Merck Buys Tilos for Up to $773 Million to Expand Oncology Pipeline

JHVEPhoto/Shutterstock

JHVEPhoto/Shutterstock

Under the terms of the deal, a Merck subsidiary is buying all outstanding shares of Tilos for a total of up to $773 million, including an upfront payment and various potential milestone payments.

JHVE Photo / Shutterstock

Kenilworth, NJ-based Merck & Co. is buying Lexington, Mass.-based Tilos Therapeutics in a deal that could hit $773 million.

Tilos focuses on developing drugs that target the latency-associated peptide (LAP)-TGF beta complex to treat cancer, fibrosis and autoimmune diseases. TGF beta stands for transforming growth factor beta. The company was founded based on the research of Galina Gabriely and Howard Weiner at the Brigham and Women’s Hospital. Weiner’s work focused on serious autoimmune diseases, which led to LAP and the expression of LAP on suppressive cell populations. The laboratory developed antibodies to LAP, which have an effect on tumor growth.

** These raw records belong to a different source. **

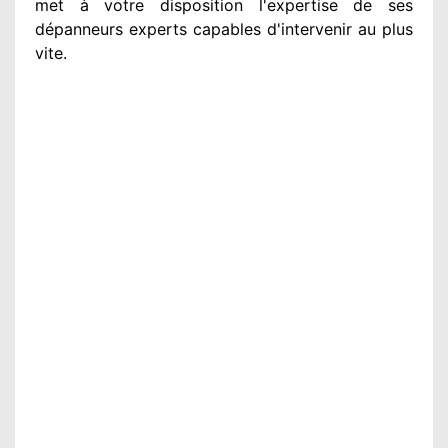
met à votre disposition
l'expertise de ses
dépanneurs experts
capables d'intervenir
au plus
vite
.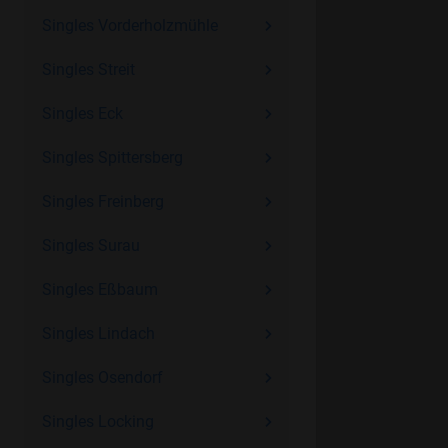
Singles Vorderholzmühle
Singles Streit
Singles Eck
Singles Spittersberg
Singles Freinberg
Singles Surau
Singles Eßbaum
Singles Lindach
Singles Osendorf
Singles Locking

“At Merck we continue to enhance our robust pipeline through active execution of our business development strategy,” stated Dean Li, Senior Vice President of Discovery and Translational Medicine at Merck Research Laboratories. “Tilos has developed a compelling portfolio of candidates that employ a novel approach to modulating the potent signaling molecule TGF beta by binding to latency-associated peptide, with potential applications across a range of disease indications.”

Under the terms of the deal, a Merck subsidiary is buying all outstanding shares of Tilos for a total of up to $773 million, including an upfront payment and various potential milestone payments.

Tilos was founded by Boehringer Ingelheim Venture Fund and Partners Innovation Fund. Additional investment was by ShangPharma Innovation Fund.

TGF beta is secreted with LAP. LAP creates a cage around TGF beta, holding it in an inactive state until it is needed. Research has indicated that anti-LAP antibodies block the release of TGF beta from the TGFB-LAP complex.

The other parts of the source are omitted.